Docta, de son vrai nom Amadou Lamine Ngom, a été qualifié de "pionnier de l'art du graffiti" au Sénégal. Crédit Photo: Atougou / Nomad Pasteef.
Le langage reste aussi un outil de communication vital. Avec ses quelques 300 bénévoles, la Ligue africaine des blogueurs en santé, population et développement (LAB SANTÉ) a réalisé des enregistrements en 20 langues locales, qui sont ensuite diffusés via les médias sociaux : « La santé numérique ouvre des perspectives incroyables en Afrique », se réjouit Cheikh Bamba Ndao, son président.
Les femmes mènent la riposte
Au Sénégal, les femmes sont en première ligne pour combattre le coronavirus. Selon les résultats d’une enquête de conjoncture réalisée par l’Agence nationale de la statistique et de la démographie en 2016, 32 % des entreprises ont été créées par des femmes.
Ensemble, la FAO, ONU Femmes et le FNUAP ont lancé l’initiative « Le panier de la ménagère », en apportant au gouvernement sénégalais des fonds et une expertise technique pour acheter aux productrices et aux jeunes agriculteurs du riz, des céréales et des légumes. Ces produits sont ajoutés aux distributions d’aliments de base organisées pour les familles vulnérables.

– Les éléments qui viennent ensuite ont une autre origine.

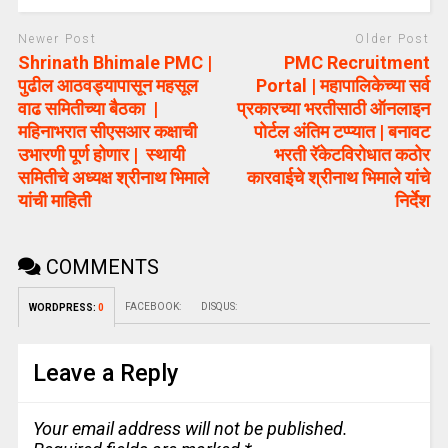
Newer Post
Older Post
Shrinath Bhimale PMC |
PMC Recruitment
पुढील आठवड्यापासून महसूल
Portal | महापालिकेच्या सर्व
वाढ समितीच्या बैठका |
प्रकारच्या भरतीसाठी ऑनलाइन
महिनाभरात सीएसआर कक्षाची
पोर्टल अंतिम टप्प्यात | बनावट
उभारणी पूर्ण होणार | स्थायी
भरती रॅकेटविरोधात कठोर
समितीचे अध्यक्ष श्रीनाथ भिमाले
कारवाईचे श्रीनाथ भिमाले यांचे
यांची माहिती
निर्देश
COMMENTS
FACEBOOK:
DISQUS:
WORDPRESS:
0
Leave a Reply
Your email address will not be published.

« Nous voulons nous assurer que les femmes agricultrices ne sont pas abandonnées pendant la crise », explique Oulimata Sarr, directrice régionale d’ONU Femmes pour l’Afrique de l’Ouest et du Centre.
D’après Coumba Sow, coordonnateur pour le programme de résilience de la FAO en Afrique de l’Ouest et au Sahel, cette initiative sera déployée à travers une plateforme numérique lancée depuis deux ans et qui peut toucher 100 000 agriculteurs.

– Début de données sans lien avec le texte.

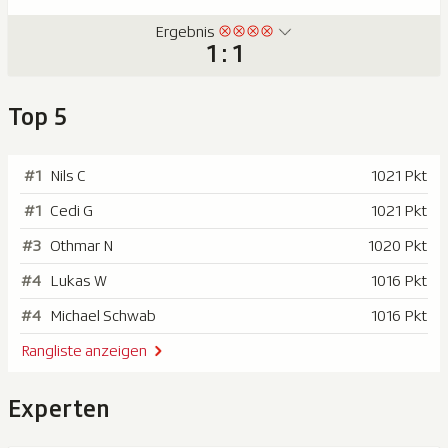
Ergebnis
1 : 1
Top 5
#1
Nils C
1021 Pkt
#1
Cedi G
1021 Pkt
#3
Othmar N
1020 Pkt
#4
Lukas W
1016 Pkt
#4
Michael Schwab
1016 Pkt
Rangliste anzeigen
Experten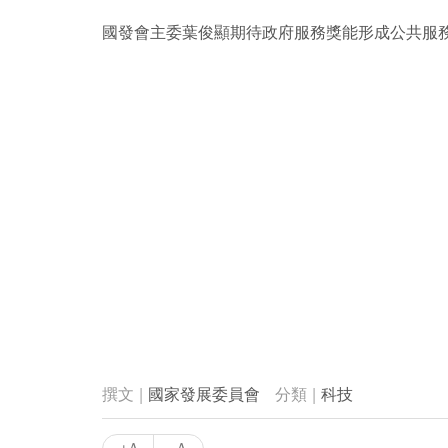
國發會主委葉俊顯期待政府服務獎能形成公共服
國家發展委員會
科技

Et dans un pays où tout le monde ne peut s’offrir le luxe de rester chez soi, le gouvernement a obligé tous les citoyens à porter un masque dès qu’ils s’aventurent dans l’espace public.
La styliste Bijou Sy a.k.a Touty, une entrepreneuse locale pleine d’énergie, a eu la géniale idée de lancer l’initiative « 1 Sénégalais, 1 masque » avec le collectif de créateurs Atelier 221 et en collaboration avec l’association Racines de l’Espoir. Le but est de distribuer gratuitement des masques lavables et réutilisables en tissu fabriqués par 1 000 bénévoles dans tout le pays.
« Nous voulons apporter une réponse sociale à la pandémie de COVID-19 et mettre à l’honneur le savoir-faire des artisans sénégalais. Nous lançons un appel à tous les designers d’Afrique », m’a confié Bijou.
Comme l’affirme un proverbe wolof, la langue parlée par une majorité de Sénégalais : Mbolo moy dolé, ce qui signifie « l’union fait la force ». Je suis convaincue que, grâce aux réseaux sociaux et aux idées novatrices de nombreux entrepreneurs et autres citoyens, cette unité dont nous faisons preuve face à la pandémie va nous éviter de sombrer dans les ténèbres.
Moussoukoro Diop, chargée de communication à IFC, a grandi à Dakar, la capitale du Sénégal.